Quick Start
Overview
This example-driven tutorial presents 5 steps to get started with Blue Brain Nexus to build and query a simple knowledge graph. The goal is to go over some capabilities of Blue Brain Nexus enabling:
- The creation of a project as a protected data space to work with
- An easy ingestion of a dataset
- Querying a dataset to retrieve various information
- Sharing a dataset by making it public
For that we will work with the small version of the Global Research Identifier Database (GRID) dataset containing a set of:
- institutes (institutes.csv)
- their acronyms (acronyms.csv)
- their addresses (addresses.csv)
- their urls (links.csv)
- and their relationships (relationships.csv)

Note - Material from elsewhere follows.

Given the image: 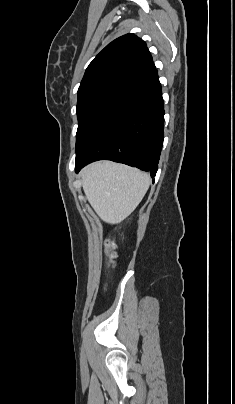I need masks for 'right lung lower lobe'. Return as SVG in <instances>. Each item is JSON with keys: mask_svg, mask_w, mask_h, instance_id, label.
Returning a JSON list of instances; mask_svg holds the SVG:
<instances>
[{"mask_svg": "<svg viewBox=\"0 0 235 404\" xmlns=\"http://www.w3.org/2000/svg\"><path fill=\"white\" fill-rule=\"evenodd\" d=\"M164 108L156 70L131 82L76 150L75 171L112 160L154 177L163 145Z\"/></svg>", "mask_w": 235, "mask_h": 404, "instance_id": "1", "label": "right lung lower lobe"}]
</instances>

An overview of this dataset can be found here.
- We will be using Blue Brain Nexus CLI, a python client throughout this quick start tutorial.
- This tutorial assumes you’ve installed and configured the CLI. If not, please follow the set up instructions.
Let’s get started.
Create a project
Projects in BlueBrain Nexus are spaces where data can be:
- managed: created, updated, deprecated, validated, secured;
- accessed: directly by ids or through various search interfaces;
- shared: through fine grain Access Control List.
A project is always created within an organization just like a git repository is created in a github organization. Organizations can be understood as accounts hosting multiple projects.
Select an organization
A public organization named demo is already created for the purpose of this tutorial. All projects will be created under this organization.
The following command should list the organizations you have access to. The demo organization should be listed and tagged as non-deprecated in the output.
- Command
-
Full source at GitHubnexus orgs list
- Output
-
Full source at GitHub+----------------+-------------------+-------------------------------------------------+------------+ | Name | Description | Id | Deprecated | +----------------+-------------------+-----------------------------------------------------+--------+ | demo | Nexus sandbox | https://sandbox.bluebrainnexus.io/v1/demo | False |
Let select the demo organization.
- Command
-
Full source at GitHubnexus orgs select demo
- Output
-
Full source at GitHubdemo organization selected.
Create a project
A project is created with a label and within an organization. The label should be made of alphanumerical characters and its length should be between 3 and 32 (it should match the regex: [a-zA-Z0-9-_]{3,32}).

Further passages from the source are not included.